In his recent review of the Metropolitan Museum of Art special exhibition Venice and the Islamic World, New York Times art critic Holland Cotter wrote, "Told often enough that the West and Islam are natural enemies, we start to believe it, and assume it has always been so." However rather than one more hackneyed analysis of either historical or contemporary Muslim-Christian relations, or lack thereof, this exhibition opens a new chapter through which we come to see how the arts play a central role as primary evidence for historical analysis and positive exchange between cultures.
The wide variety of artistic media examined in this particular exhibition range from rugs and textiles to ceramics and glassware to furniture, musical instruments, and illuminated books as well as those more traditionally identified arts of painting, prints, and drawings. Just as wide ranging are the themes of Venice and the Islamic World from a cultural history of Venice to the economics of "international" trade in the 9th to the 18th centuries to the creative exchange between the artists, craftsmen, and artisans of the Venetian republic and Muslim empires - Mamluks of Egypt, Ottomans of Turkey, and Safavids of Iran - in a fashion perhaps as significant as that of medieval Spain.

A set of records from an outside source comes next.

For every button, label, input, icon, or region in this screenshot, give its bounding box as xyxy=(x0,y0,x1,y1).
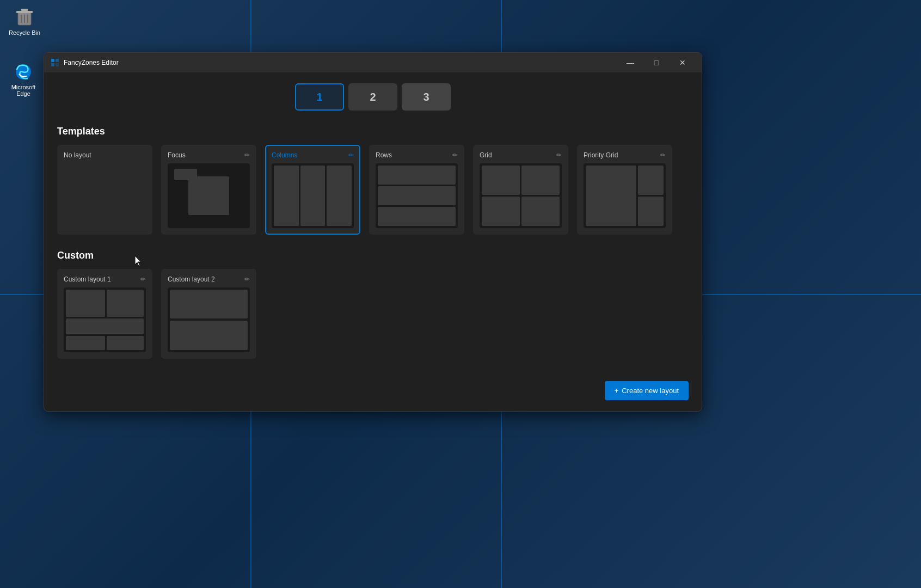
edge-icon-container[interactable]: Microsoft Edge xyxy=(4,60,42,97)
monitor-tab-1[interactable]: 1 xyxy=(295,83,344,111)
preview-columns xyxy=(272,163,354,228)
app-icon xyxy=(51,58,59,67)
window-title: FancyZones Editor xyxy=(64,59,618,66)
title-bar: FancyZones Editor — □ ✕ xyxy=(44,53,702,72)
card-header-focus: Focus ✏ xyxy=(168,151,250,159)
create-new-layout-button[interactable]: + Create new layout xyxy=(605,381,689,400)
edit-icon-rows[interactable]: ✏ xyxy=(452,151,458,159)
edit-icon-columns[interactable]: ✏ xyxy=(348,151,354,159)
custom-section: Custom Custom layout 1 ✏ xyxy=(57,250,689,359)
preview-custom-1 xyxy=(64,287,146,352)
template-card-focus[interactable]: Focus ✏ xyxy=(161,145,256,235)
card-title-rows: Rows xyxy=(376,151,392,159)
svg-rect-9 xyxy=(51,63,54,66)
recycle-bin-label: Recycle Bin xyxy=(9,29,40,36)
maximize-button[interactable]: □ xyxy=(644,54,669,71)
custom-card-title-2: Custom layout 2 xyxy=(168,275,215,283)
preview-focus xyxy=(168,163,250,228)
window-content: 1 2 3 Templates No layout xyxy=(44,72,702,411)
preview-no-layout xyxy=(64,163,146,228)
templates-section: Templates No layout Focus ✏ xyxy=(57,126,689,235)
card-title-no-layout: No layout xyxy=(64,151,91,159)
edit-icon-grid[interactable]: ✏ xyxy=(556,151,562,159)
template-card-priority-grid[interactable]: Priority Grid ✏ xyxy=(577,145,672,235)
svg-rect-7 xyxy=(51,59,54,62)
recycle-bin-svg xyxy=(14,5,35,27)
edit-icon-priority-grid[interactable]: ✏ xyxy=(660,151,666,159)
custom-card-2[interactable]: Custom layout 2 ✏ xyxy=(161,269,256,359)
custom-card-title-1: Custom layout 1 xyxy=(64,275,111,283)
edit-icon-custom-2[interactable]: ✏ xyxy=(244,275,250,283)
custom-card-header-1: Custom layout 1 ✏ xyxy=(64,275,146,283)
edit-icon-custom-1[interactable]: ✏ xyxy=(140,275,146,283)
template-card-columns[interactable]: Columns ✏ xyxy=(265,145,360,235)
card-header-priority-grid: Priority Grid ✏ xyxy=(584,151,666,159)
card-header-no-layout: No layout xyxy=(64,151,146,159)
monitor-tab-3[interactable]: 3 xyxy=(402,83,451,111)
svg-rect-8 xyxy=(56,59,59,62)
preview-grid xyxy=(480,163,562,228)
monitor-tabs: 1 2 3 xyxy=(57,83,689,111)
recycle-bin-icon[interactable]: Recycle Bin xyxy=(5,5,44,36)
create-layout-label: Create new layout xyxy=(622,387,679,395)
svg-rect-2 xyxy=(21,9,28,11)
template-card-rows[interactable]: Rows ✏ xyxy=(369,145,464,235)
card-title-grid: Grid xyxy=(480,151,492,159)
create-layout-plus-icon: + xyxy=(615,387,619,395)
card-title-columns: Columns xyxy=(272,151,297,159)
card-title-priority-grid: Priority Grid xyxy=(584,151,618,159)
card-header-grid: Grid ✏ xyxy=(480,151,562,159)
templates-grid: No layout Focus ✏ xyxy=(57,145,689,235)
template-card-grid[interactable]: Grid ✏ xyxy=(473,145,568,235)
title-bar-controls: — □ ✕ xyxy=(618,54,695,71)
edge-icon-svg xyxy=(13,60,34,82)
close-button[interactable]: ✕ xyxy=(670,54,695,71)
fancyzones-window: FancyZones Editor — □ ✕ 1 2 3 Templates xyxy=(44,52,702,412)
templates-header: Templates xyxy=(57,126,689,137)
template-card-no-layout[interactable]: No layout xyxy=(57,145,152,235)
monitor-tab-2[interactable]: 2 xyxy=(348,83,397,111)
preview-custom-2 xyxy=(168,287,250,352)
svg-rect-10 xyxy=(56,63,59,66)
custom-header: Custom xyxy=(57,250,689,261)
custom-grid: Custom layout 1 ✏ Custom l xyxy=(57,269,689,359)
card-header-columns: Columns ✏ xyxy=(272,151,354,159)
svg-rect-1 xyxy=(16,11,33,13)
preview-priority-grid xyxy=(584,163,666,228)
edge-label: Microsoft Edge xyxy=(4,84,42,97)
custom-card-1[interactable]: Custom layout 1 ✏ xyxy=(57,269,152,359)
minimize-button[interactable]: — xyxy=(618,54,643,71)
card-header-rows: Rows ✏ xyxy=(376,151,458,159)
card-title-focus: Focus xyxy=(168,151,186,159)
edit-icon-focus[interactable]: ✏ xyxy=(244,151,250,159)
preview-rows xyxy=(376,163,458,228)
custom-card-header-2: Custom layout 2 ✏ xyxy=(168,275,250,283)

Ironically, of course, this new focus of cultural interchange began not with a military invasion or a political treaty but with a theft, or perhaps better said, the "liberation" of the body of St. Mark, the evangelist and apostle. Venetian traders raided his tomb in Alexandria on the pretext of the pious act of restoring a significant relic to the geographic bosom of believers where it garnered veneration as Venice became an established pilgrimage venue. Moreover, it is exactly this metaphor of movement as signified by the terms trade and pilgrimage that is at the heart of these cultural encounters by which artworks moved from and into Venice and simultaneously in and out of the Islamic world. Thereby, these artworks visually influenced each other and the cultures from which they came and to which they traveled.
So the inclusion of Persian carpets, Turkish velvets, and Syrian silks into Venetian paintings, such as Lorenzo Lotto's Giovanni della Volta with his Wife and Children (1547), are explicable not simply from the perspective of the desire for luxury or the propagandistic display of elegance in art, especially in portraiture. Rather, these "goods" and a growing knowledge of the worlds from which they came was a natural consequence of living and working in Venice - a city significant as a center of international trade AND for the distinctive tenor of its cosmopolitanism, now clearly associated with its relationships to the Islamic world.
Similarly, as the works on view in this exhibition make clear, the depiction of Arab dress and physiognomy is more historically accurate than fantasized in the works ranging from paintings such as the anonymous The Reception of the Venetian Ambassadors in Damascus to presentations of women, ostensibly from a harem, as in Vittore Carpaccio's drawing entitled Two Muslim Women. Thus, a careful reconsideration of the costumes, jewelry, and headdress as well as the modes of bodily postures, and gestures of these "non-western" figures is called for to provide new sources of historical information. This visual path was a two-way street as witnessed by Gentile Bellini's Portrait of Sultan Mehmet II painted in 1480 during the artist's 2-year sojourn in Constantinople and in which the artist imbues his subject with both dignity and empathy. The impact of Bellini's travels is found in his later works painted for western patrons just as his well-known portrait affected the arts of the Ottoman Empire. Additionally, negative attitudes toward Islam and the Arab world are also operative in the works on display. What proves most interesting here, however, is not the characterization of what might be deemed an Orientalist attitude but rather the historical connectives to a transformation witnessed in the positive rendering in Francesco dei Libri's early 15th-century Adoration of the Magi as opposed to Carpaccio=s Stoning of St. Stephen of 1520 where the executioners are Ottoman Turks. The "threat" of Ottoman conquest of European territory following the fall of Constantinople became a harsh reality in 1529 when Suleyman's army reached Vienna. This fear ran rampant in literary and visual works as well as theological and philosophical treatises as our own recent history has sadly reminded us.
As with other innovative exhibitions, Venice and the Islamic World opens a series of new doors to the exploration, and thereby, the understanding of the visual history of ideas such as the technical relationship between Islamic glassware and the evolution of Murano glass; the correlation between patron and artist, especially when they are from different cultures; and the continuing consideration of the meaning and implementation of the iconoclastic tenets of Islam, both in terms of its own culture and its interchange with iconophilic cultures. Beyond what may be deemed its lacunae and its weaknesses, Venice and the Islamic World is a welcome invitation to see the realities wrought by a significant series of cultural exchange.
Dr. Diane Apostolos-Cappadona is a former Adjunct Professor at the Prince Alwaleed Bin Talal Center for Muslim-Christian Understanding. She currently is a Visiting Professor in the Catholic Studies Program.